Design, fabrication, characterization and properties of metallic and conductive smart polymeric textiles for multifunctional applications

Abstract

Recent advancements and the rapid development in wearable electronics, (e-textiles), sensors and technology, as well as smart human–machine interfaces, have recently propelled the fabrication of metallic and conductive fibers and textiles for a versatile range of applications, including sensors, photonics, optoelectronics, wearable electronics, electromagnetic interference (EMI) shielding and heat generators, ascribed to features such as durability, elevated conductivity, low weight and satisfactory flexibility. Hence, textile materials, hitherto perceived merely as an interface separating the wearer from the environment, perform more critical functions in varying segments, including industrial, sport, medical, security, oil and gas, entertainment, aerospace, military, automotive, technical, agricultural and so on.
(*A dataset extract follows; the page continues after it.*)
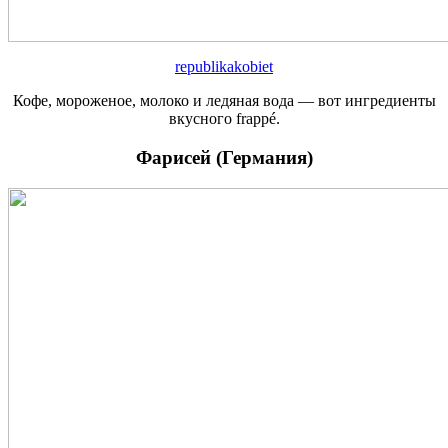
republikakobiet
Кофе, мороженое, молоко и ледяная вода — вот ингредиенты
вкусного frappé.
Фарисей (Германия)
The development of advanced strategies to construct metallized and conductive fibers and textiles have further provided greater protection and enhanced metallized textile surfaces resistive to mechanical forces, corrosion and abrasion, inclusive of other external parameters. Therefore, this paper presents recent advances in the development, fabrication, characterization and wearable sensors applications of metallized and conductive fibers and textiles, with special emphasis on three forms of conductive fibers, namely metallic, carbon- and polymeric affiliated fibers and textiles, with regard to intelligent human–machine interfaces.